**ACTIVITY:**
With the images removed, transcribe the listing that follows exactly.

**MATERIAL SUPPLIED:**
== Segment start ==
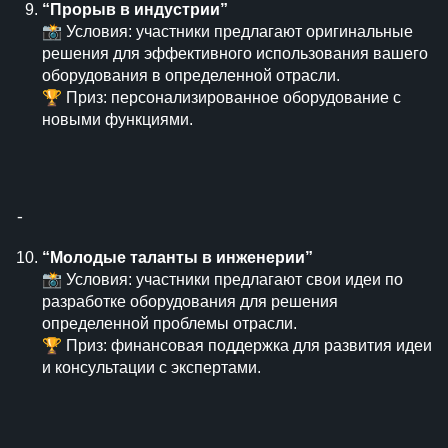
“Прорыв в индустрии”
📸 Условия: участники предлагают оригинальные
решения для эффективного использования вашего
оборудования в определенной отрасли.
🏆 Приз: персонализированное оборудование с
новыми функциями.
⁃
“Молодые таланты в инженерии”
📸 Условия: участники предлагают свои идеи по
разработке оборудования для решения
определенной проблемы отрасли.
🏆 Приз: финансовая поддержка для развития идеи
и консультации с экспертами.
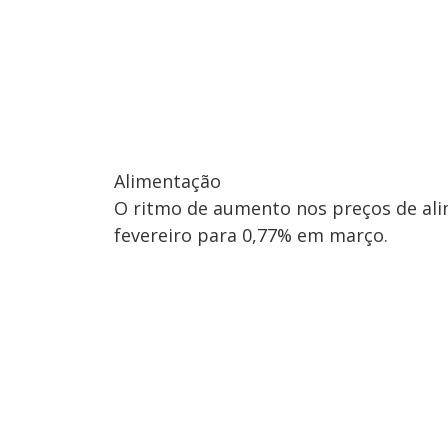
Alimentação
O ritmo de aumento nos preços de ali
fevereiro para 0,77% em março.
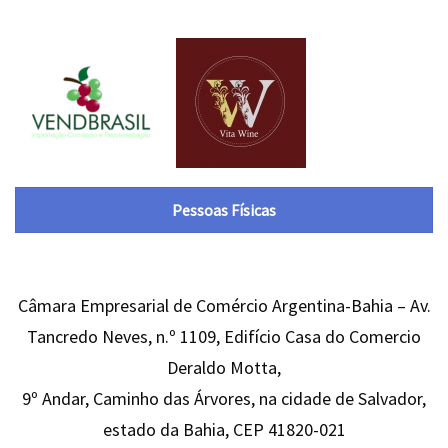
Pessoas Físicas
Câmara Empresarial de Comércio Argentina-Bahia – Av.
Tancredo Neves, n.º 1109, Edifício Casa do Comercio
Deraldo Motta,
9º Andar, Caminho das Árvores, na cidade de Salvador,
estado da Bahia, CEP 41820-021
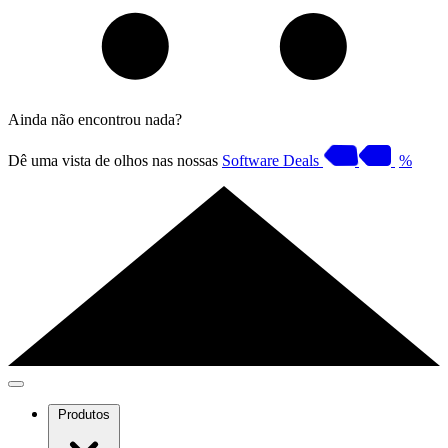
Ainda não encontrou nada?
Dê uma vista de olhos nas nossas
Software Deals
%
Produtos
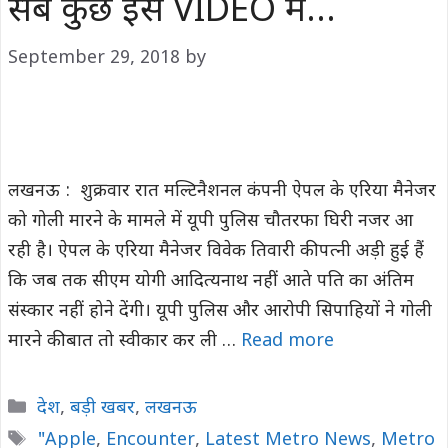
सब कुछ इस VIDEO में…
September 29, 2018
by
लखनऊ : शुक्रवार रात मल्टिनैशनल कंपनी ऐपल के एरिया मैनेजर
को गोली मारने के मामले में यूपी पुलिस चौतरफा घिरी नजर आ
रही है। ऐपल के एरिया मैनेजर विवेक तिवारी की पत्नी अड़ी हुई हैं
कि जब तक सीएम योगी आदित्यनाथ नहीं आते पति का अंतिम
संस्कार नहीं होने देंगी। यूपी पुलिस और आरोपी सिपाहियों ने गोली
मारने की बात तो स्वीकार कर ली …
Read more
Categories
देश
,
बड़ी खबर
,
लखनऊ
Tags
"Apple
,
Encounter
,
Latest Metro News
,
Metro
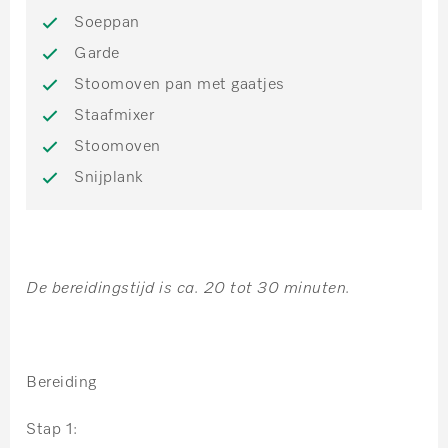
Soeppan
Garde
Stoomoven pan met gaatjes
Staafmixer
Stoomoven
Snijplank
De bereidingstijd is ca. 20 tot 30 minuten.
Bereiding
Stap 1:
== Segment end ==
**TASK SOLUTION:**
“Прорыв в индустрии”
📸 Условия: участники предлагают оригинальные
решения для эффективного использования вашего
оборудования в определенной отрасли.
🏆 Приз: персонализированное оборудование с
новыми функциями.
⁃
“Молодые таланты в инженерии”
📸 Условия: участники предлагают свои идеи по
разработке оборудования для решения
определенной проблемы отрасли.
🏆 Приз: финансовая поддержка для развития идеи
и консультации с экспертами.
Alimentação
O ritmo de aumento nos preços de ali
fevereiro para 0,77% em março.
Pessoas Físicas
Câmara Empresarial de Comércio Argentina-Bahia – Av.
Tancredo Neves, n.º 1109, Edifício Casa do Comercio
Deraldo Motta,
9º Andar, Caminho das Árvores, na cidade de Salvador,
estado da Bahia, CEP 41820-021
Ainda não encontrou nada?
Dê uma vista de olhos nas nossas
Software Deals
%
Produtos
सब कुछ इस VIDEO में…
September 29, 2018
by
लखनऊ : शुक्रवार रात मल्टिनैशनल कंपनी ऐपल के एरिया मैनेजर
को गोली मारने के मामले में यूपी पुलिस चौतरफा घिरी नजर आ
रही है। ऐपल के एरिया मैनेजर विवेक तिवारी की पत्नी अड़ी हुई हैं
कि जब तक सीएम योगी आदित्यनाथ नहीं आते पति का अंतिम
संस्कार नहीं होने देंगी। यूपी पुलिस और आरोपी सिपाहियों ने गोली
मारने की बात तो स्वीकार कर ली …
Read more
Categories
देश
,
बड़ी खबर
,
लखनऊ
Tags
"Apple
,
Encounter
,
Latest Metro News
,
Metro
Soeppan
Garde
Stoomoven pan met gaatjes
Staafmixer
Stoomoven
Snijplank
De bereidingstijd is ca. 20 tot 30 minuten.
Bereiding
Stap 1:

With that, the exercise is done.